Washington, 1 December 1997 (RFE/RL) -- According to a new survey on economic freedom around the world, Estonia has the freest economy of the former communist countries of Eastern Europe and the Soviet Union, while Azerbaijan, Bosnia and the Central Asian nations have the least free.
The survey called the "1998 Index of Economic Freedom" was jointly produced by The Heritage Foundation, a Washington-based non-profit research organization, and the "Wall Street Journal," a U.S.-based international business newspaper.
The annual survey, now in its fourth year, measures how well 156 countries score on a list of ten broad economic factors: trade policy, taxation, government intervention in the economy, monetary policy, capital flows and foreign investment, banking, wage and price controls, property rights, regulation, and the black market.
According to the authors of the survey, these factors, if taken cumulatively, offer a snapshot of a country's level of economic freedom.
The countries were then ranked according to their overall score and put in one of four categories: "free", "mostly free", "mostly unfree" and "repressed."
The major finding of the survey is that slowly, but perceptibly, the nations of the world are embracing economic freedom. Yet despite the trend toward more economic freedom, the survey also determines that there are still more countries in the world with economies that are considered "mostly unfree" or "repressed," than "free or "mostly free."
Overall, the survey ranks Hong Kong as having the freest economy in the world, followed by Singapore and Bahrain. The U.S. tied for fifth place with Switzerland.

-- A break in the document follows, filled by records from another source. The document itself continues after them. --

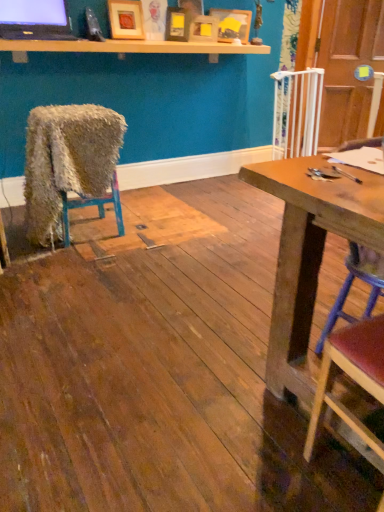 Question: Is point (211, 60) positioned closer to the camera than point (178, 10)?

Choices:
 (A) closer
 (B) farther

Answer: (B)

Question: Based on their sizes in the image, would you say light wood shelf at upper center is bigger or smaller than matte wooden picture frame at upper center, the third picture frame when ordered from right to left?

Choices:
 (A) small
 (B) big

Answer: (B)

Question: Which object is the farthest from the wooden picture frame at upper center, arranged as the third picture frame when viewed from the left?

Choices:
 (A) wooden chair at lower right, the 3th chair viewed from the back
 (B) light wood shelf at upper center
 (C) wooden picture frame at upper center, arranged as the 1th picture frame when viewed from the right
 (D) wooden picture frame at upper center, which is the 4th picture frame from right to left
 (E) fuzzy fabric chair at left, which is the first chair in left-to-right order

Answer: (A)

Question: Which object is positioned farthest from the wooden chair at lower right, the 2th chair when ordered from left to right?

Choices:
 (A) light wood shelf at upper center
 (B) fuzzy fabric chair at left, the third chair viewed from the right
 (C) wooden picture frame at upper center, which is counted as the 4th picture frame, starting from the left
 (D) wooden picture frame at upper center, arranged as the third picture frame when viewed from the left
 (E) wooden seat at right, positioned as the 2th chair in front-to-back order

Answer: (C) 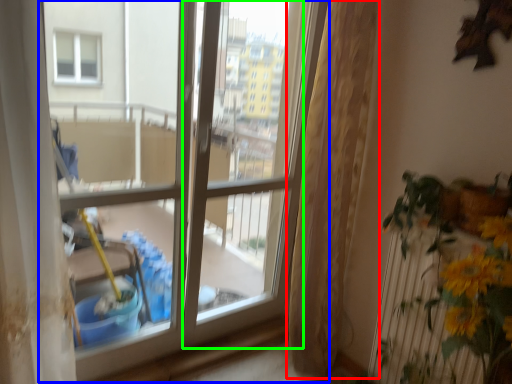 Question: Which object is the farthest from curtain (highlighted by a red box)? Choose among these: window (highlighted by a blue box) or screen door (highlighted by a green box).

Choices:
 (A) window
 (B) screen door

Answer: (B) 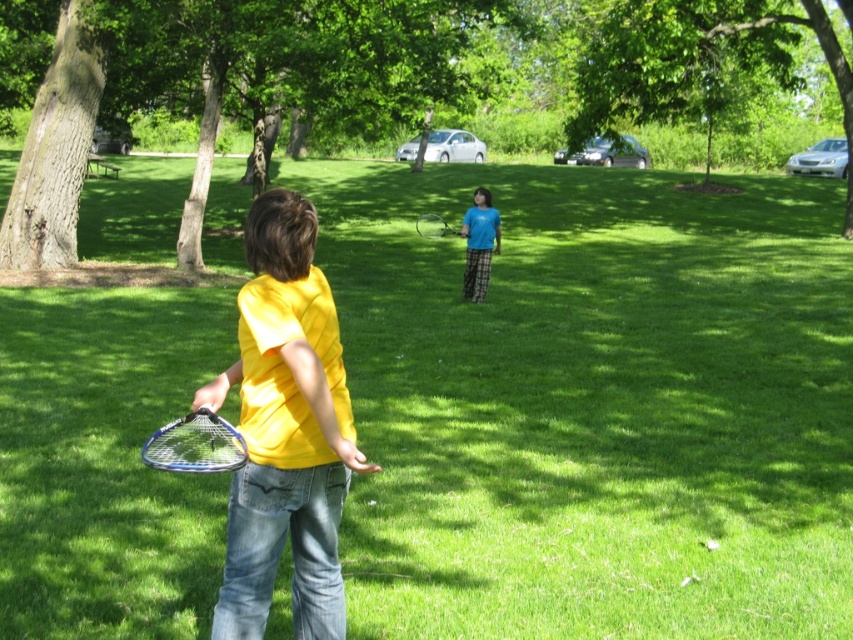 Is green leafy tree at center thinner than brown rough bark tree at left?

No, green leafy tree at center is not thinner than brown rough bark tree at left.

The image size is (853, 640). Describe the element at coordinates (381, 77) in the screenshot. I see `green leafy tree at center` at that location.

Between point (341, 99) and point (83, 26), which one is positioned behind?

Positioned behind is point (341, 99).

Find the location of a particular element. Image resolution: width=853 pixels, height=640 pixels. green leafy tree at center is located at coordinates (381, 77).

How far apart are green leafy tree at center and matte blue shirt at center?

green leafy tree at center and matte blue shirt at center are 21.21 meters apart from each other.

Locate an element on the screen. green leafy tree at center is located at coordinates (381, 77).

Find the location of a particular element. The height and width of the screenshot is (640, 853). green leafy tree at center is located at coordinates (381, 77).

Which is below, green leafy tree at upper center or matte blue shirt at center?

matte blue shirt at center is lower down.

Where is `green leafy tree at upper center`? This screenshot has height=640, width=853. green leafy tree at upper center is located at coordinates (677, 61).

This screenshot has height=640, width=853. What are the coordinates of `green leafy tree at upper center` in the screenshot? It's located at (677, 61).

The width and height of the screenshot is (853, 640). In order to click on green leafy tree at upper center in this screenshot , I will do `click(677, 61)`. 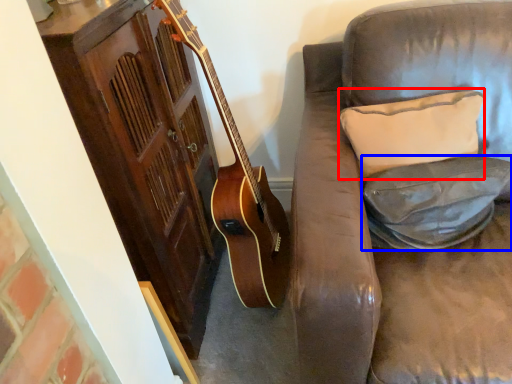 Question: Which of the following is the farthest to the observer, pillow (highlighted by a red box) or pillow (highlighted by a blue box)?

Choices:
 (A) pillow
 (B) pillow

Answer: (A) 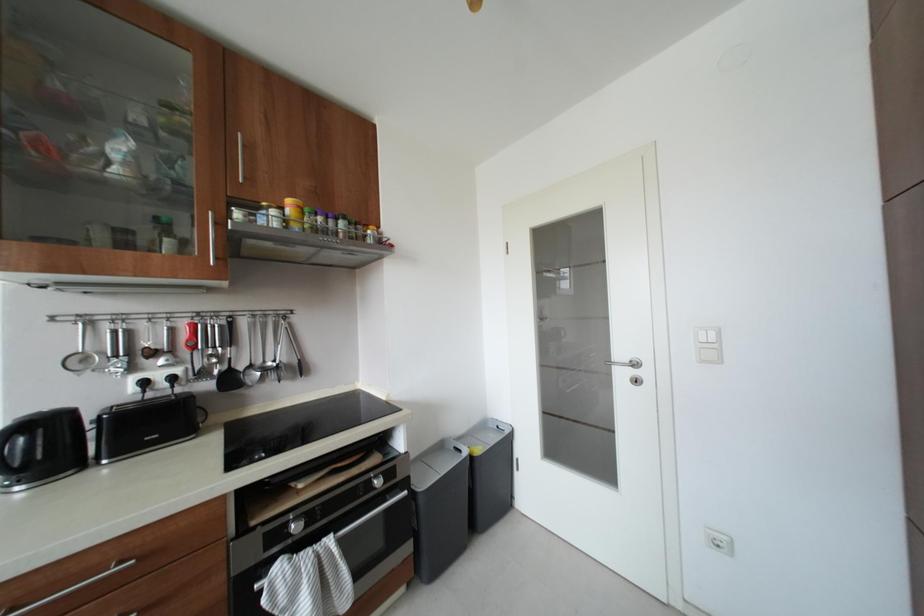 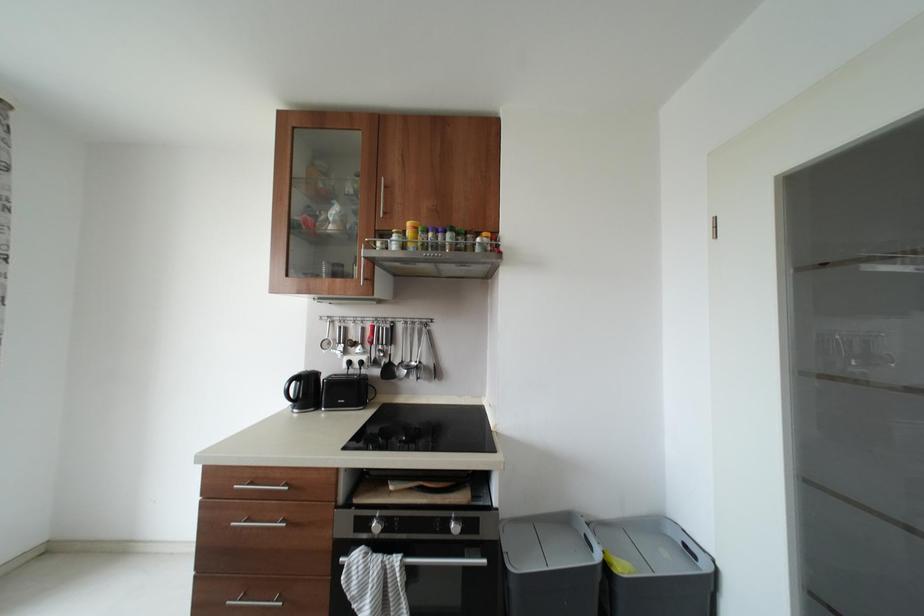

The survey says Cuba, Laos and North Korea have the least free economies in the world.
The country making the biggest improvement in economic freedom since 1995 is Moldova (96). The survey says that Moldova has made steady progress in stabilizing the economy and laying the groundwork for the creation of a market infrastructure.
Belarus (135) was among those nations suffering the biggest declines since 1995. The survey said Belarus had dramatically increased price control and business regulations and decreased the protection of private property.
Overall, Estonia (17) ranked the highest of the countries of the former Communist Bloc, while the Czech Republic (20) followed close behind. Both countries were ranked higher than the Netherlands, Denmark, Finland, Germany, France, Spain Norway and Sweden, to name a few.
The survey also said Latvia (62), Hungary (66), Poland (69), Lithuania (74) and Romania (94) were making steady progress toward economic freedom.
Russia also showed some improvement, moving up in its ranking from last year (120 to 104), thanks to a 37 percent drop in its average tariff rate, and to the fact that countries once rated above it saw their scores drop.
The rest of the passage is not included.